Leitor de Flaubert, dramaturgo e jornalista, o escritor peruano Mario Vargas Llosa é um dos mais importantes defensores do liberalismo econômico no pensamento latino-americano e um dos maiores escritores vivos. Se, por um lado, 2006, ano em que o autor completou 70 anos de vida, terminou com uma leve frustração – já que o Nobel parecia eminente e não veio –, por outro, seu novo romance fechou o ano figurando nas principais listas de livros mais vendidos no mundo. Travessuras da Menina Má (Alfaguara, tradução de Ari Roitman e Paulina Wacht, 302 páginas) foi lançado na Europa há cerca de oito meses e no Brasil há três.

O romance narra uma mirabolante história de amor, paixão e mentiras. E traça um grande painel cronológico sobre as transformações sociais e políticas ocorridas na Europa e na América Latina entre os anos de 1950 e 1980.
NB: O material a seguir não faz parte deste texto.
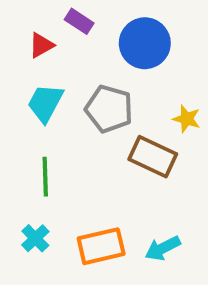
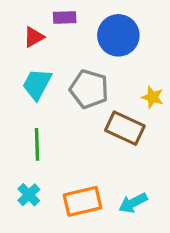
purple rectangle: (79, 21) -> (65, 17), turned -35

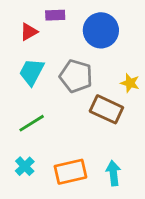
green line: (37, 144) -> (32, 123), turned 60
cyan arrow: (133, 203) -> (113, 173), turned 110

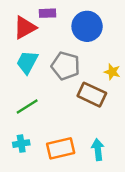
red triangle: (29, 32) -> (25, 28), size x1.5
cyan cross: (25, 166) -> (21, 144), turned 35

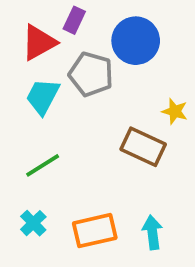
purple rectangle: (48, 13) -> (74, 20), turned -63
gray pentagon: (65, 66) -> (91, 74), moved
cyan cross: (21, 144) -> (33, 223), turned -35

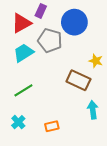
cyan trapezoid: (43, 96) -> (23, 53), turned 30
orange rectangle: (95, 231) -> (52, 126), size x0.6
cyan arrow: (152, 232) -> (93, 110), moved

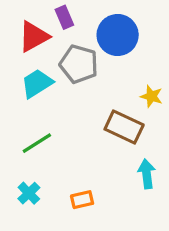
purple rectangle: (41, 11) -> (64, 17), turned -48

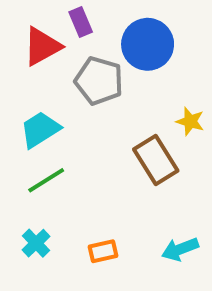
cyan trapezoid: (37, 83) -> (40, 130), moved
brown rectangle: (124, 127) -> (156, 160), turned 33
cyan arrow: (147, 174) -> (180, 249), moved, turned -104

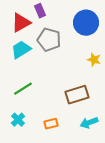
blue circle: (148, 44) -> (86, 23), moved
cyan trapezoid: (40, 130) -> (21, 50), moved
brown rectangle: (156, 160) -> (77, 95), moved, turned -75

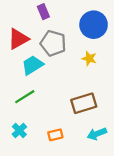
red triangle: (21, 23) -> (18, 39), moved
cyan trapezoid: (21, 50) -> (32, 65), moved
yellow star: (94, 60) -> (89, 58), moved

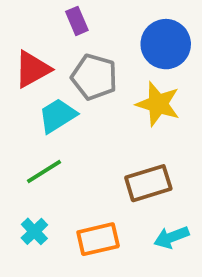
yellow star: (89, 58) -> (158, 104), size x1.6
orange rectangle: (55, 135) -> (98, 239), size x1.5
A paixão trágica e angustiante do protagonista Ricardo pela Menina Má vaga no tempo. O romance dá vida a uma história de encontros e desencontros que começou na adolescência e durou 40 anos. Em cada cidade, o sempre submisso Ricardo Somocurcio reencontra sua fria e inescrupulosa amada, com uma nova identidade, um novo marido e uma nova trapaça.

Os personagens vivem estereótipos dos amores de novelas: o menino bom que se apaixona pela menina má. Primeiro ela é Lily, uma adolescente de Miraflores, bairro aristocrático de Lima, capital do Peru, no início dos anos 50. Depois Arlete, a guerrilheira do Sendero Luminoso, no início dos anos 60. Posteriormente ela se torna Mma Arnoux, mulher de um diplomata francês, na Paris revolucionária de Daniel Cohn-Bendit. Sua próxima identidade é Lady Richardson, esposa amorosa de um bilionário inglês, na Londres das drogas, da cultura hippie e do amor livre. A seguir surge a gueixa Kurico, esposa de um mafioso de Tókio, um voyeur que assiste aos encontros com Ricardo. E por último Otila, a inominável.

Ricardo vive uma paixão avassaladora por essa anti-heroína, uma mulher sedutora, olhos de mel, capaz de qualquer coisa para ingressar no seleto mundo dos ricos, com muito charme e nenhum escrúpulo.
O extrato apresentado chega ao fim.